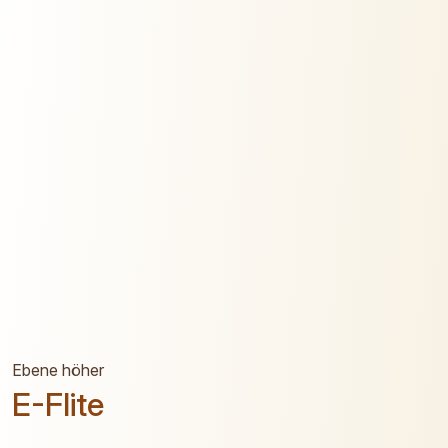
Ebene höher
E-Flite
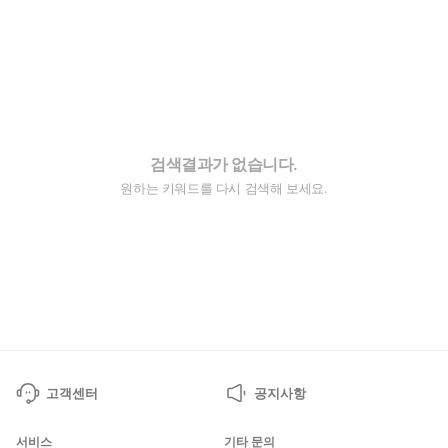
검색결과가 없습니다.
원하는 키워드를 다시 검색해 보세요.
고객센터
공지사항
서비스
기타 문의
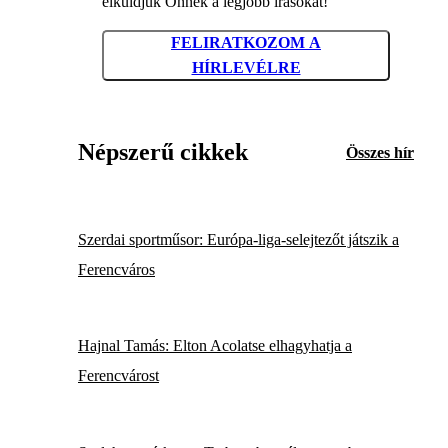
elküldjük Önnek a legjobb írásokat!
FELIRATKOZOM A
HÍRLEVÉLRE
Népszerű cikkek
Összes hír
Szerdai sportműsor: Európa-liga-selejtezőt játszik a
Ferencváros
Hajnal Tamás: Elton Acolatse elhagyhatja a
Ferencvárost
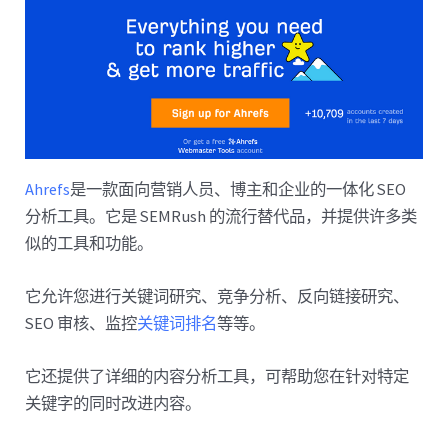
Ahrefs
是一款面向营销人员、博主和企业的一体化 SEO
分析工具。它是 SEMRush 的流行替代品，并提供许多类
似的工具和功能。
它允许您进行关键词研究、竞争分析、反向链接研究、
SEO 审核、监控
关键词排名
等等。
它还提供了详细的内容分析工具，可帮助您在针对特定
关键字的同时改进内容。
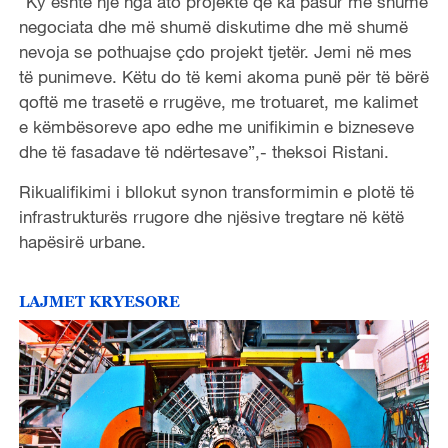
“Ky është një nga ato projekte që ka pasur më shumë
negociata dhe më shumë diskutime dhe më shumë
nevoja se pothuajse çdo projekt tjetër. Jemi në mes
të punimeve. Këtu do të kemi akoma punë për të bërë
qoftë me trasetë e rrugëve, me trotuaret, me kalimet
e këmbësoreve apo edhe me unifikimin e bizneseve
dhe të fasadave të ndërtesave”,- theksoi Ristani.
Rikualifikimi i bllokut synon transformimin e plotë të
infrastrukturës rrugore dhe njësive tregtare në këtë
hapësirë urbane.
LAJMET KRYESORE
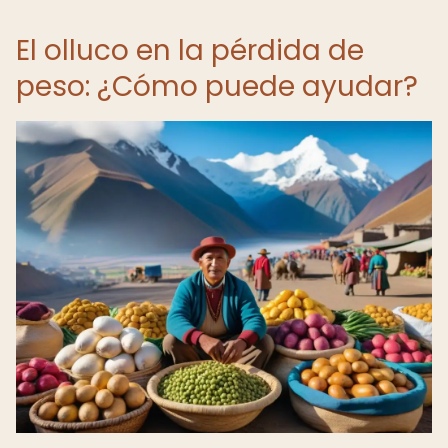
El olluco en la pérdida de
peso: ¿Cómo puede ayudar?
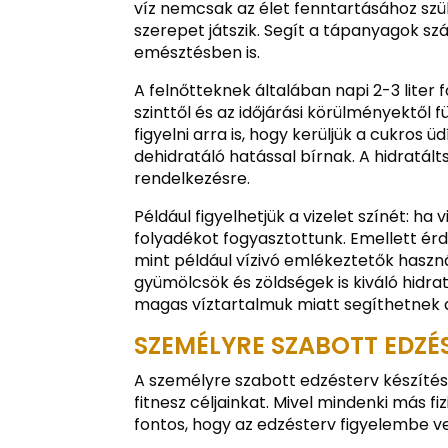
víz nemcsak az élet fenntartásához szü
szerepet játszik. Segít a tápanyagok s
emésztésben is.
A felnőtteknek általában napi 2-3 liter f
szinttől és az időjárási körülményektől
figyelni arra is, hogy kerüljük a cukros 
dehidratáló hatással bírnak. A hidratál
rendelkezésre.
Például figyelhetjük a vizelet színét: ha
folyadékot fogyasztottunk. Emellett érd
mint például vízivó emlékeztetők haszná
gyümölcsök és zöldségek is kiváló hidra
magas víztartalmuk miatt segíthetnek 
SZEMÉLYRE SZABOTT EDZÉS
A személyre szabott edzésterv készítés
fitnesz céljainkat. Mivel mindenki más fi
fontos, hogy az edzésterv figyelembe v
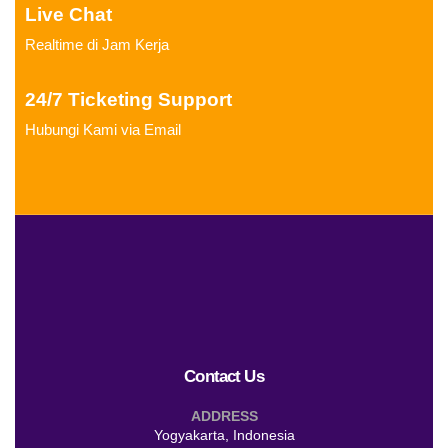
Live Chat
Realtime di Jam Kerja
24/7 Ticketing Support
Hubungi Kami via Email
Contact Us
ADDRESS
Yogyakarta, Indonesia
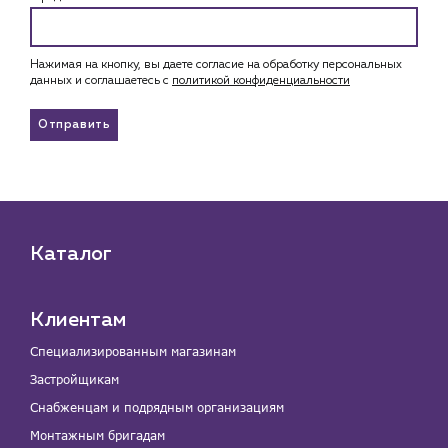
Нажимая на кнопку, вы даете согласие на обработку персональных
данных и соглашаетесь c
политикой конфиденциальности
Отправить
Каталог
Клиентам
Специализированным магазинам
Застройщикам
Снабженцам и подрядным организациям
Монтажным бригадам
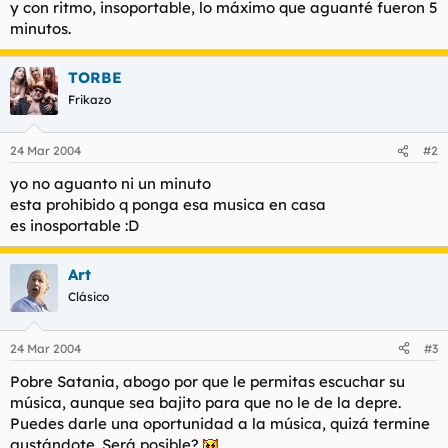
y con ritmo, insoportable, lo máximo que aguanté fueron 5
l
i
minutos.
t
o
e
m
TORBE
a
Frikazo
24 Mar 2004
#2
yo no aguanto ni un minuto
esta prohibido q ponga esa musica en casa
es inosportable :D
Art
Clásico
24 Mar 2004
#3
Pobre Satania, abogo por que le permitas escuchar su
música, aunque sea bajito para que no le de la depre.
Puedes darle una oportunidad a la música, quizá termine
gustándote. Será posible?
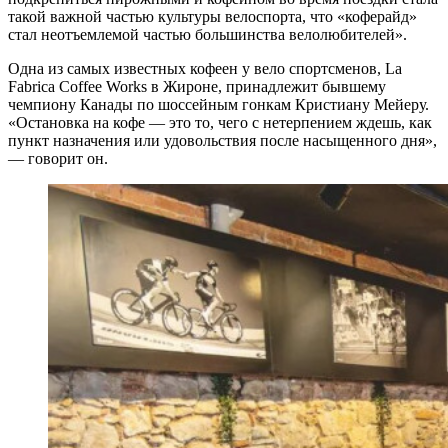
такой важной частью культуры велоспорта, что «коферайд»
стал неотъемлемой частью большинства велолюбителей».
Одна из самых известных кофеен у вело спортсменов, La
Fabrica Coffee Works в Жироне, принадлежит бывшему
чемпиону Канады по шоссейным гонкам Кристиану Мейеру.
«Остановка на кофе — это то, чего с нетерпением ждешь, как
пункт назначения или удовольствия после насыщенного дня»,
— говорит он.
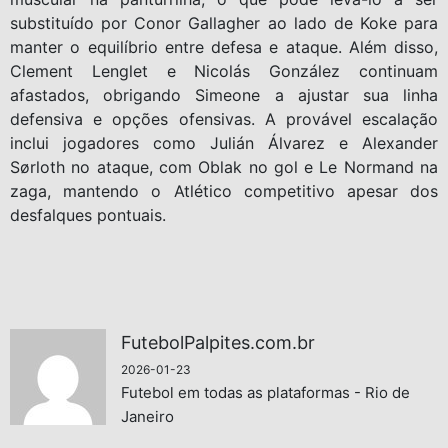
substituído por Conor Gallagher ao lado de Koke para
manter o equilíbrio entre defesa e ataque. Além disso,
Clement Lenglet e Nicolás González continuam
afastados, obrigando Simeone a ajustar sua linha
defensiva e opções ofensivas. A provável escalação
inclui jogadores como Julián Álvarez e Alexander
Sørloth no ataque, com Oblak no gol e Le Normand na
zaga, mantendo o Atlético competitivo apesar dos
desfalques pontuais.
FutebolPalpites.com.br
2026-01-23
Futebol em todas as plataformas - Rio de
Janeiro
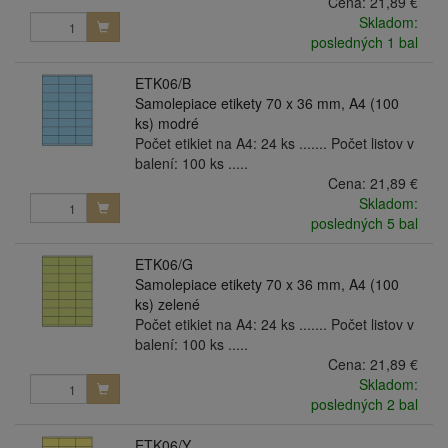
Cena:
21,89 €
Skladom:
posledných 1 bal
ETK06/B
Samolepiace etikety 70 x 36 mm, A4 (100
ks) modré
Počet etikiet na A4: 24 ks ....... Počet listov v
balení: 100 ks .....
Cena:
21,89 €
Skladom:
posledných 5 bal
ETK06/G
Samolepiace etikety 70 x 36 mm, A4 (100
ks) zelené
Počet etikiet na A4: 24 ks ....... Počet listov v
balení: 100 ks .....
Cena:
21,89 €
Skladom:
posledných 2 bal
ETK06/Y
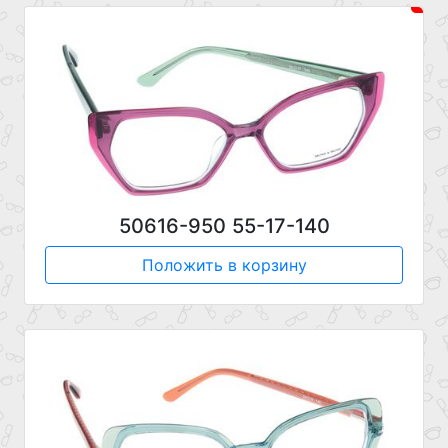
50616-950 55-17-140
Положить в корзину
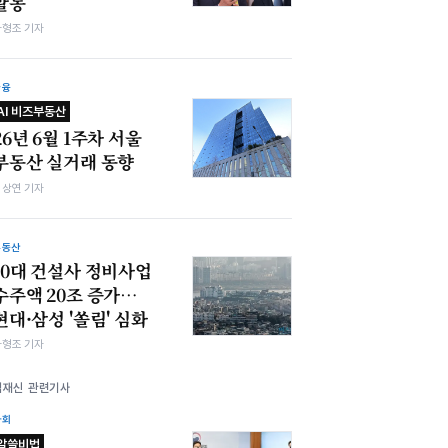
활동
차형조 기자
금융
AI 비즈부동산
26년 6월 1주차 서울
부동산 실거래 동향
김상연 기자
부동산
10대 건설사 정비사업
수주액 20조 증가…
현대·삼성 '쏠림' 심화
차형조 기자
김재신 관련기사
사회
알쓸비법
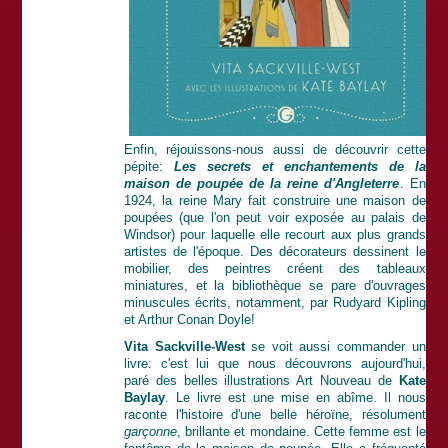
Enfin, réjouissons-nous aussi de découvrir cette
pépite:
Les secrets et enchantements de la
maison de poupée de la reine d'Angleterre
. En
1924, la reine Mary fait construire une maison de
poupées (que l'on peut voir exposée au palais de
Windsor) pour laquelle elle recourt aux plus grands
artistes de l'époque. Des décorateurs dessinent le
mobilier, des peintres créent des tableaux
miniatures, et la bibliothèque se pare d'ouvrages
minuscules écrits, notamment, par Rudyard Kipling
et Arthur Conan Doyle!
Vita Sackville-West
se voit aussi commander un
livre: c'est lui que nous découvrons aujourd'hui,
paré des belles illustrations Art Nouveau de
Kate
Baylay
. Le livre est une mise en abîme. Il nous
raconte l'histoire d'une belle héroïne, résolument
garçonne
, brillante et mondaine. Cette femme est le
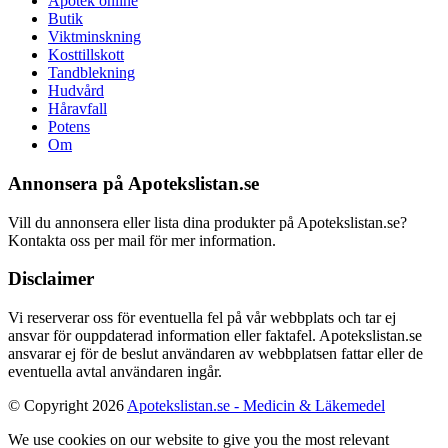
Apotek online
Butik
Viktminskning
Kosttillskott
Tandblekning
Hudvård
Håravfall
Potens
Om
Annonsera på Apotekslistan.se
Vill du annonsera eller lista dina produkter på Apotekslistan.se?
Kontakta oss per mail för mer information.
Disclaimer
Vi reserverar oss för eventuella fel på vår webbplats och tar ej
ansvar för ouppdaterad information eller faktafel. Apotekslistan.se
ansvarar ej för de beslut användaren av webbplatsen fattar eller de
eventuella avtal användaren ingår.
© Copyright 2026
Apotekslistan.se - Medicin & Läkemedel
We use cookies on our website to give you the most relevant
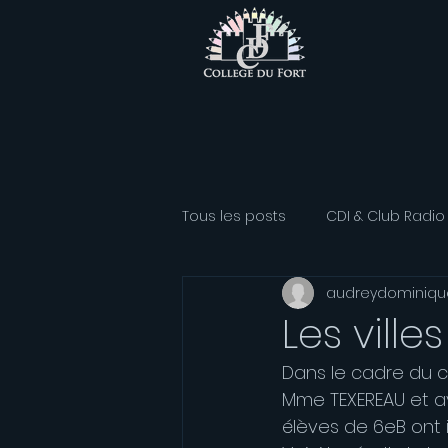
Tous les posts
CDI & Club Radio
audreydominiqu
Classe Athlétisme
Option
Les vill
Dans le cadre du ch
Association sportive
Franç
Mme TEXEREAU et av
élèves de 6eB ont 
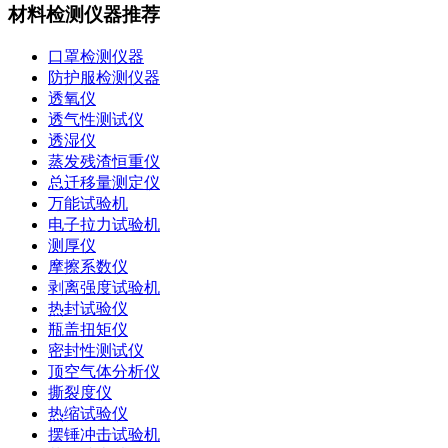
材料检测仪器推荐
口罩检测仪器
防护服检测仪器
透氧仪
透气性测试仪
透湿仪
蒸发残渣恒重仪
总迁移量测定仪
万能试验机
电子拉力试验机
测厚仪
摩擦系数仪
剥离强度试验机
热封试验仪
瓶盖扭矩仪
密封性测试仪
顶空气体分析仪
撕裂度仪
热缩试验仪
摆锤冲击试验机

### ASSIGNMENT
Everything in the material except the pictures should be restated word for word.

### REPLY TO THE EXERCISE
Ebene höher
E-Flite
검색결과가 없습니다.
원하는 키워드를 다시 검색해 보세요.
고객센터
공지사항
서비스
기타 문의
elküldjük Önnek a legjobb írásokat!
FELIRATKOZOM A
HÍRLEVÉLRE
Népszerű cikkek
Összes hír
Szerdai sportműsor: Európa-liga-selejtezőt játszik a
Ferencváros
Hajnal Tamás: Elton Acolatse elhagyhatja a
Ferencvárost
Ahrefs
是一款面向营销人员、博主和企业的一体化 SEO
分析工具。它是 SEMRush 的流行替代品，并提供许多类
似的工具和功能。
它允许您进行关键词研究、竞争分析、反向链接研究、
SEO 审核、监控
关键词排名
等等。
它还提供了详细的内容分析工具，可帮助您在针对特定
关键字的同时改进内容。
“Ky është një nga ato projekte që ka pasur më shumë
negociata dhe më shumë diskutime dhe më shumë
nevoja se pothuajse çdo projekt tjetër. Jemi në mes
të punimeve. Këtu do të kemi akoma punë për të bërë
qoftë me trasetë e rrugëve, me trotuaret, me kalimet
e këmbësoreve apo edhe me unifikimin e bizneseve
dhe të fasadave të ndërtesave”,- theksoi Ristani.
Rikualifikimi i bllokut synon transformimin e plotë të
infrastrukturës rrugore dhe njësive tregtare në këtë
hapësirë urbane.
LAJMET KRYESORE
El olluco en la pérdida de
peso: ¿Cómo puede ayudar?
víz nemcsak az élet fenntartásához szü
szerepet játszik. Segít a tápanyagok s
emésztésben is.
A felnőtteknek általában napi 2-3 liter f
szinttől és az időjárási körülményektől
figyelni arra is, hogy kerüljük a cukros 
dehidratáló hatással bírnak. A hidratál
rendelkezésre.
Például figyelhetjük a vizelet színét: ha
folyadékot fogyasztottunk. Emellett érd
mint például vízivó emlékeztetők haszná
gyümölcsök és zöldségek is kiváló hidra
magas víztartalmuk miatt segíthetnek 
SZEMÉLYRE SZABOTT EDZÉS
A személyre szabott edzésterv készítés
fitnesz céljainkat. Mivel mindenki más fi
fontos, hogy az edzésterv figyelembe v
Live Chat
Realtime di Jam Kerja
24/7 Ticketing Support
Hubungi Kami via Email
Contact Us
ADDRESS
Yogyakarta, Indonesia
Нажимая на кнопку, вы даете согласие на обработку персональных
данных и соглашаетесь c
политикой конфиденциальности
Отправить
Каталог
Клиентам
Специализированным магазинам
Застройщикам
Снабженцам и подрядным организациям
Монтажным бригадам
y con ritmo, insoportable, lo máximo que aguanté fueron 5
l
i
minutos.
t
o
e
m
TORBE
a
Frikazo
24 Mar 2004
#2
yo no aguanto ni un minuto
esta prohibido q ponga esa musica en casa
es inosportable :D
Art
Clásico
24 Mar 2004
#3
Pobre Satania, abogo por que le permitas escuchar su
música, aunque sea bajito para que no le de la depre.
Puedes darle una oportunidad a la música, quizá termine
gustándote. Será posible?
такой важной частью культуры велоспорта, что «коферайд»
стал неотъемлемой частью большинства велолюбителей».
Одна из самых известных кофеен у вело спортсменов, La
Fabrica Coffee Works в Жироне, принадлежит бывшему
чемпиону Канады по шоссейным гонкам Кристиану Мейеру.
«Остановка на кофе — это то, чего с нетерпением ждешь, как
пункт назначения или удовольствия после насыщенного дня»,
— говорит он.
substituído por Conor Gallagher ao lado de Koke para
manter o equilíbrio entre defesa e ataque. Além disso,
Clement Lenglet e Nicolás González continuam
afastados, obrigando Simeone a ajustar sua linha
defensiva e opções ofensivas. A provável escalação
inclui jogadores como Julián Álvarez e Alexander
Sørloth no ataque, com Oblak no gol e Le Normand na
zaga, mantendo o Atlético competitivo apesar dos
desfalques pontuais.
FutebolPalpites.com.br
2026-01-23
Futebol em todas as plataformas - Rio de
Janeiro
Cena:
21,89 €
Skladom:
posledných 1 bal
ETK06/B
Samolepiace etikety 70 x 36 mm, A4 (100
ks) modré
Počet etikiet na A4: 24 ks ....... Počet listov v
balení: 100 ks .....
Cena:
21,89 €
Skladom:
posledných 5 bal
ETK06/G
Samolepiace etikety 70 x 36 mm, A4 (100
ks) zelené
Počet etikiet na A4: 24 ks ....... Počet listov v
balení: 100 ks .....
Cena:
21,89 €
Skladom:
posledných 2 bal
ETK06/Y
50616-950 55-17-140
Положить в корзину
활동
차형조 기자
금융
AI 비즈부동산
26년 6월 1주차 서울
부동산 실거래 동향
김상연 기자
부동산
10대 건설사 정비사업
수주액 20조 증가…
현대·삼성 '쏠림' 심화
차형조 기자
김재신 관련기사
사회
알쓸비법
Enfin, réjouissons-nous aussi de découvrir cette
pépite:
Les secrets et enchantements de la
maison de poupée de la reine d'Angleterre
. En
1924, la reine Mary fait construire une maison de
poupées (que l'on peut voir exposée au palais de
Windsor) pour laquelle elle recourt aux plus grands
artistes de l'époque. Des décorateurs dessinent le
mobilier, des peintres créent des tableaux
miniatures, et la bibliothèque se pare d'ouvrages
minuscules écrits, notamment, par Rudyard Kipling
et Arthur Conan Doyle!
Vita Sackville-West
se voit aussi commander un
livre: c'est lui que nous découvrons aujourd'hui,
paré des belles illustrations Art Nouveau de
Kate
Baylay
. Le livre est une mise en abîme. Il nous
raconte l'histoire d'une belle héroïne, résolument
garçonne
, brillante et mondaine. Cette femme est le
Apotek online
Butik
Viktminskning
Kosttillskott
Tandblekning
Hudvård
Håravfall
Potens
Om
Annonsera på Apotekslistan.se
Vill du annonsera eller lista dina produkter på Apotekslistan.se?
Kontakta oss per mail för mer information.
Disclaimer
Vi reserverar oss för eventuella fel på vår webbplats och tar ej
ansvar för ouppdaterad information eller faktafel. Apotekslistan.se
ansvarar ej för de beslut användaren av webbplatsen fattar eller de
eventuella avtal användaren ingår.
© Copyright 2026
Apotekslistan.se - Medicin & Läkemedel
We use cookies on our website to give you the most relevant
Tous les posts
CDI & Club Radio
audreydominiqu
Classe Athlétisme
Option
Les vill
Dans le cadre du ch
Association sportive
Franç
Mme TEXEREAU et av
élèves de 6eB ont 
材料检测仪器推荐
口罩检测仪器
防护服检测仪器
透氧仪
透气性测试仪
透湿仪
蒸发残渣恒重仪
总迁移量测定仪
万能试验机
电子拉力试验机
测厚仪
摩擦系数仪
剥离强度试验机
热封试验仪
瓶盖扭矩仪
密封性测试仪
顶空气体分析仪
撕裂度仪
热缩试验仪
摆锤冲击试验机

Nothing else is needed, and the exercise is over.